La Corale Giovanni Pierluigi da Palestrina, coadiuvata dal Coro Madonna delle Grazie di Soliera, presenta il tradizionale concerto che si ripete ogni anno, nel pomeriggio del Sabato Santo, riconosciuto affettuosamente dai carpigiani come “La Desolata”. Se si escludono i due anni della pandemia, 20202021, questo concerto è stato eseguito per 35 anni, dalla Corale Palestrina, sempre nel Sabato Santo, nel rispetto delle disposizioni del compositore.

Nel Sabato Santo, la Chiesa è assorta e silente, ma questo incontro musicale ha valore di una preghiera comunitaria; le parole del testo invitano ad accompagnare il dolore di Maria, con una meditazione sofferta sulla passione e morte del Figlio; ella è attonita e inconsolabile, come se ancora non potesse accettare un evento al quale Gesù era predestinato, fin dalla sua nascita in terra:

“Perché ricalchi, oh Madre,
la sanguinosa strada
Che la fatale spada
Più ti configge il sen?

“Chiusa in cheta,
oscura stanza,
sola in preda a’ suoi Martiri,
fra le lacrime e i sospiri
Or Maria vegliando sta.

Deh, gradisci, oh Madre afflitta
per compagno il nostro pianto,
e su noi rivolgi, intanto,
La materna tua pietà. 

Maria è sola ed era solo anche Gesù sul Monte degli Ulivi: aveva chiesto ai suoi discepoli di vegliare con lui, ma loro si erano addormentati e Gesù si era ritrovato da solo a pregare e a sudare sangue; anche quando aveva chiesto al Padre: “Dio mio, Dio mio, perché mi hai abbandonato?” aveva capito che non gli sarebbe stato risparmiato l’amaro calice della passione e della morte in croce, perché si era preso su di sé tutti i peccati del mondo e stava raggiungendo la posizione più bassa e abbietta di quegli stessi uomini, che voleva salvare.

La musica accorata di Giuseppe Savani, ricca di emozioni, appassionate e struggenti – tipiche del melodramma del suo tempo – racconta profondamente questi sentimenti e porta l’ascoltatore a un crescendo avvincente di commozione, vissuto in un profondo silenzio.

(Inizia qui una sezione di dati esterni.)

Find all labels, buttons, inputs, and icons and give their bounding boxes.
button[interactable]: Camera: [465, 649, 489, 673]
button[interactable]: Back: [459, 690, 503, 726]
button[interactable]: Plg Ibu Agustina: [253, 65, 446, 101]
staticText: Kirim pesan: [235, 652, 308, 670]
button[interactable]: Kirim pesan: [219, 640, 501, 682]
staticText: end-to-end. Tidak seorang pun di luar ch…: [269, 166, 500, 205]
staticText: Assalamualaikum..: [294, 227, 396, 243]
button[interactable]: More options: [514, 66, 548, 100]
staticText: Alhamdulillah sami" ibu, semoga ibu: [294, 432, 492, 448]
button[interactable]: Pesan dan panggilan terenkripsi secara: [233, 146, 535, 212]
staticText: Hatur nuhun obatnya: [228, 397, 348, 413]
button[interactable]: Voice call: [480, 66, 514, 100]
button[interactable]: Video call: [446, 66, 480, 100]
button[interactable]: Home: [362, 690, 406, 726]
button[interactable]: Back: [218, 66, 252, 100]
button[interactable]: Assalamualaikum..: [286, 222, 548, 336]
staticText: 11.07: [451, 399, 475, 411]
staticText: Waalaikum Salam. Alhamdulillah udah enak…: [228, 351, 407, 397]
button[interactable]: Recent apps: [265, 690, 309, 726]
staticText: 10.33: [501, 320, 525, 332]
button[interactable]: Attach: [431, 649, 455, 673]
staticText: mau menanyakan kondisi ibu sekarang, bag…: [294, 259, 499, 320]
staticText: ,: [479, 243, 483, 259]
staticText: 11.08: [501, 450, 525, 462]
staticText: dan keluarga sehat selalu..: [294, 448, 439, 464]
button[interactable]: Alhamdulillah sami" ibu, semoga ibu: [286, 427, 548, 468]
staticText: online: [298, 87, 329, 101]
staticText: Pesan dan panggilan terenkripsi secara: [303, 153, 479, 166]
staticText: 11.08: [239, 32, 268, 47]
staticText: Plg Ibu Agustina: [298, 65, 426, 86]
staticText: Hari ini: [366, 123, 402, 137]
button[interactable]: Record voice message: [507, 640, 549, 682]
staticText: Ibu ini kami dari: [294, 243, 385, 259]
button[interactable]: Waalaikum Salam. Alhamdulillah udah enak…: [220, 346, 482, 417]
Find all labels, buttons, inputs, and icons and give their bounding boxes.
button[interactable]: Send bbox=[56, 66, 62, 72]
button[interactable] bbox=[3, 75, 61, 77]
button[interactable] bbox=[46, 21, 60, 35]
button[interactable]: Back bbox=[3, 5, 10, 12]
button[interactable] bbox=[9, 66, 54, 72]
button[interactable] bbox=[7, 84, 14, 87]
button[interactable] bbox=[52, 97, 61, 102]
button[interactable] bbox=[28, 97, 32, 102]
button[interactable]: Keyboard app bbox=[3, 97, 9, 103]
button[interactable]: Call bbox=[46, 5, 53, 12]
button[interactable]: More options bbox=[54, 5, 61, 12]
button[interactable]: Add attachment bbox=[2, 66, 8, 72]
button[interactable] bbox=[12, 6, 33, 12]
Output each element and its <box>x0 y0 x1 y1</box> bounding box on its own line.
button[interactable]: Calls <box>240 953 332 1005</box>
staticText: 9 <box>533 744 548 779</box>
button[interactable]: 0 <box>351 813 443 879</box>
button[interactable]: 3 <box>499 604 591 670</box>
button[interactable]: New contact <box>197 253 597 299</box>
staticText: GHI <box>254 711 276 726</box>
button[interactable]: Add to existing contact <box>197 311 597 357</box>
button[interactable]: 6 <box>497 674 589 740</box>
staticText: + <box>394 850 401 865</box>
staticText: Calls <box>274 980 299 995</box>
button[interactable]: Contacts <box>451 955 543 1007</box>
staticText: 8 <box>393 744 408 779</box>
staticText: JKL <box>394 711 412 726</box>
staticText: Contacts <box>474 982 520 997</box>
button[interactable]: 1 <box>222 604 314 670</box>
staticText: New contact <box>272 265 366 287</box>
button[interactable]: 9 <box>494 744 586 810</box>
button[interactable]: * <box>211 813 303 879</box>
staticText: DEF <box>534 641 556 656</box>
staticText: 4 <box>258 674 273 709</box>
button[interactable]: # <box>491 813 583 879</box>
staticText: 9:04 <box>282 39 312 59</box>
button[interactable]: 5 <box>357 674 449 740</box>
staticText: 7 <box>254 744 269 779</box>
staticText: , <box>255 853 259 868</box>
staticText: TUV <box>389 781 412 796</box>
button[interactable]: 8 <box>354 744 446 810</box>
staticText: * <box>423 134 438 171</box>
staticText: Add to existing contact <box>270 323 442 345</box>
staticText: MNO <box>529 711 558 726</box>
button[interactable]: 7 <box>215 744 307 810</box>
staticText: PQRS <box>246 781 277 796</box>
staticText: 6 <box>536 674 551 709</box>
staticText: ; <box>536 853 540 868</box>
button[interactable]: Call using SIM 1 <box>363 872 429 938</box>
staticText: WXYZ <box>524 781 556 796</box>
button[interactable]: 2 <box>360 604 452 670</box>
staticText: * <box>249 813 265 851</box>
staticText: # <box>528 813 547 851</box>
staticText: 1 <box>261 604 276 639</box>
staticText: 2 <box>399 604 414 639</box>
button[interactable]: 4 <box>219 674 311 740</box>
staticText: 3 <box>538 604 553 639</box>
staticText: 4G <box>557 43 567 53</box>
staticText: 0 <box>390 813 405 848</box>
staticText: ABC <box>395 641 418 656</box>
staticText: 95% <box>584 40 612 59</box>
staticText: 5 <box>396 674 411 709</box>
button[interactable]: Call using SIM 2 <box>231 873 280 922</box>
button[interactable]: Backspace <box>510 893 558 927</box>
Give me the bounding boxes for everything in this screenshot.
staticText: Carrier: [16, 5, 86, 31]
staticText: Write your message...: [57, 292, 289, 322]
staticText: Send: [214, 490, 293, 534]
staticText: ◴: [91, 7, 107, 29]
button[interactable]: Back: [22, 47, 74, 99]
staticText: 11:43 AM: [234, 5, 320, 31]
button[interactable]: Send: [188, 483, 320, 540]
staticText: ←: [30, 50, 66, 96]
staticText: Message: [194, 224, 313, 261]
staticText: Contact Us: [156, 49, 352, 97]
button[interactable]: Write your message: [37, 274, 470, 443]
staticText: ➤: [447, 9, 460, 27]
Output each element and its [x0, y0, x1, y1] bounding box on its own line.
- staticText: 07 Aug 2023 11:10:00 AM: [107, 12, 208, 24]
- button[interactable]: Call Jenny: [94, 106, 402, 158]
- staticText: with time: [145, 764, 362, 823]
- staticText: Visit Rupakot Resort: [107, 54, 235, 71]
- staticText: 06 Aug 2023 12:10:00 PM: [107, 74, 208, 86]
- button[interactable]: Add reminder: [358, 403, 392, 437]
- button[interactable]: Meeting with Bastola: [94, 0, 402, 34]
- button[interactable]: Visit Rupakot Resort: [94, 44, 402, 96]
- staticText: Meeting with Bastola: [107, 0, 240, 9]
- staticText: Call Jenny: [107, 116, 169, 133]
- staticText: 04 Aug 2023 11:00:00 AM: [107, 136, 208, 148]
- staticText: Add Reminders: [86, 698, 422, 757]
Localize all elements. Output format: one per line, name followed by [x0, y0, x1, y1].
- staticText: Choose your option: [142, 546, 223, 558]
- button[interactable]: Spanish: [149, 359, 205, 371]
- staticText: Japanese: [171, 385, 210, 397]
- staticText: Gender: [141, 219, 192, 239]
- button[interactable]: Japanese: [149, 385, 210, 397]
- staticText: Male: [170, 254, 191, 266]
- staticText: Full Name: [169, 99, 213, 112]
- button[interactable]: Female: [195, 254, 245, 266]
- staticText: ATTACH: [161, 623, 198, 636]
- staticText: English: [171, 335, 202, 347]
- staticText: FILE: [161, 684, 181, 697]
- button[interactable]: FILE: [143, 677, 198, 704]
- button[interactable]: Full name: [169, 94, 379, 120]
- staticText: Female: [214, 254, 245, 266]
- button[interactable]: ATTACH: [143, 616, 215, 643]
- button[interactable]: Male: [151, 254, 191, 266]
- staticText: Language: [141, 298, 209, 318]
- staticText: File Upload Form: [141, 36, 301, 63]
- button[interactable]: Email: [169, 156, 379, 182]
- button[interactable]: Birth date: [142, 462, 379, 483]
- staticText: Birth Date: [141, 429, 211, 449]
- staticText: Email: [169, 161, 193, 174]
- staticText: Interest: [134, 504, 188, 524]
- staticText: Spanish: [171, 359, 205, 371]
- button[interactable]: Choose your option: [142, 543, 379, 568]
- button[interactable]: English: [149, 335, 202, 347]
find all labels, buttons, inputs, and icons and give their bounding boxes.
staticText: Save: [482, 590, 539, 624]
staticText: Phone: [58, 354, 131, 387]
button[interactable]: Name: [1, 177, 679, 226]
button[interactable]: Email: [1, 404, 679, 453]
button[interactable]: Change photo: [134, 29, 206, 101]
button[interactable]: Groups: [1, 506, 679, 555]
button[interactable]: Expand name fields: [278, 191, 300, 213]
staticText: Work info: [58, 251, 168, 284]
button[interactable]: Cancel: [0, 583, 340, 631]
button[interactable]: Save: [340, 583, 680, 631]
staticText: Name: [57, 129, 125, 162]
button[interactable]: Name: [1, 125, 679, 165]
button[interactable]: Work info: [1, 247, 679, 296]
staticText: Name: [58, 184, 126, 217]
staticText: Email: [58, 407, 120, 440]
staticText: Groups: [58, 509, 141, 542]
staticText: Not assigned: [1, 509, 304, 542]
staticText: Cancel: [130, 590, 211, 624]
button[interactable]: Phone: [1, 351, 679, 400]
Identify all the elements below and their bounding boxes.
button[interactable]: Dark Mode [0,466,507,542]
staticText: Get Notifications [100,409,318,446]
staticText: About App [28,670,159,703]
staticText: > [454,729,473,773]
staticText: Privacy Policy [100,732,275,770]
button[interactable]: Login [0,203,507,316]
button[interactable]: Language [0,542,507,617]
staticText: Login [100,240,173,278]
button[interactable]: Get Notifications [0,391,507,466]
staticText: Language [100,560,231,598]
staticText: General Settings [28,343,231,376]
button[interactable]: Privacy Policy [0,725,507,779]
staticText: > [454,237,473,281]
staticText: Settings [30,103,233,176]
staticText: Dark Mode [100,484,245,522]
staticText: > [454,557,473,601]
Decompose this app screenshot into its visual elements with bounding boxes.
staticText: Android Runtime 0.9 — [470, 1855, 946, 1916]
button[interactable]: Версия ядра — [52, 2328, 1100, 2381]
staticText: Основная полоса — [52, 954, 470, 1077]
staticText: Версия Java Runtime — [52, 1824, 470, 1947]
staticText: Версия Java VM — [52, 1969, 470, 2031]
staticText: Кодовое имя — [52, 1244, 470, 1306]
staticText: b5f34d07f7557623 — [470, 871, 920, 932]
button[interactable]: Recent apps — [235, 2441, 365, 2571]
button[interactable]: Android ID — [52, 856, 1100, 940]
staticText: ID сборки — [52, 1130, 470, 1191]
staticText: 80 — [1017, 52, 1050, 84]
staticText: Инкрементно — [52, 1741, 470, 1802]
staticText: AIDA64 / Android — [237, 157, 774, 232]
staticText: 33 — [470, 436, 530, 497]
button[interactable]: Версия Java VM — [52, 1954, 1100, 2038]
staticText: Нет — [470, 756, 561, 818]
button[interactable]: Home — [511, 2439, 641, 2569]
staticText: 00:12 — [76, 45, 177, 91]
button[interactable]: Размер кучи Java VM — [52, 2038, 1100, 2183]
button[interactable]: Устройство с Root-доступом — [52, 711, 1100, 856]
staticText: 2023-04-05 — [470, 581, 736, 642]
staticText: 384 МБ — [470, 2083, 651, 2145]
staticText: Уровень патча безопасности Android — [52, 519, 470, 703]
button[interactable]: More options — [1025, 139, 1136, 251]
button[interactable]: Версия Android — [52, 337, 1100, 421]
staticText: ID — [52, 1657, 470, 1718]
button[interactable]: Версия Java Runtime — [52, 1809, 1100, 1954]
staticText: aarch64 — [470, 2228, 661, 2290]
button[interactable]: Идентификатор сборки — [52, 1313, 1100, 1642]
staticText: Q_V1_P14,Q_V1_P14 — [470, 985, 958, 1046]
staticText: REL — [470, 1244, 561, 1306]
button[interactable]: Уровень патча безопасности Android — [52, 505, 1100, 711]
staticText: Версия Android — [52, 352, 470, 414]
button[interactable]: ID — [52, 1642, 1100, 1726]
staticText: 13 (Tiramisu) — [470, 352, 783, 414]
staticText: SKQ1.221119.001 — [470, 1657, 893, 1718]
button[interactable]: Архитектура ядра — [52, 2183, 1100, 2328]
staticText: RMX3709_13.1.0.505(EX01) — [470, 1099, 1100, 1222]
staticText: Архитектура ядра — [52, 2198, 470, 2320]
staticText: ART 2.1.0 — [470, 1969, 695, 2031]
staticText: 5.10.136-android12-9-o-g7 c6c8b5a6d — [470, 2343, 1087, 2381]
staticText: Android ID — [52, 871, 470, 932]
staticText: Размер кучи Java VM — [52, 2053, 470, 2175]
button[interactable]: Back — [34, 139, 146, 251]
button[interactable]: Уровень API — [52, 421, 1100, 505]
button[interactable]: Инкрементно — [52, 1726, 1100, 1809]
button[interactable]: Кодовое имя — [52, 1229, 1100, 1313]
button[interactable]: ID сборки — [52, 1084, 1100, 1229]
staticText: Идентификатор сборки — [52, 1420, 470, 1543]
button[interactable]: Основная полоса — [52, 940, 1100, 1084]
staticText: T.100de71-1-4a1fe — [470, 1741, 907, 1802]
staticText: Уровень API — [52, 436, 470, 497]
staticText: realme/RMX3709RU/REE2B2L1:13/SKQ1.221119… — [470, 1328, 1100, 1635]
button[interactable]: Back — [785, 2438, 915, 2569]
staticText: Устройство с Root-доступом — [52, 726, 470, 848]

Dopo “la Desolata”, le due Corali eseguiranno altri brani di ispirazione religiosa, come da programma di sala.

Gli esecutori, oltre ai due cori summenzionati, sono: quintetto d’archi, Palestrina Ensemble, soprano Isabella Gilli, baritono Gianluca Monti, all’organo maestra Elena Cattini. Dirige il maestro Pietro Rustichelli.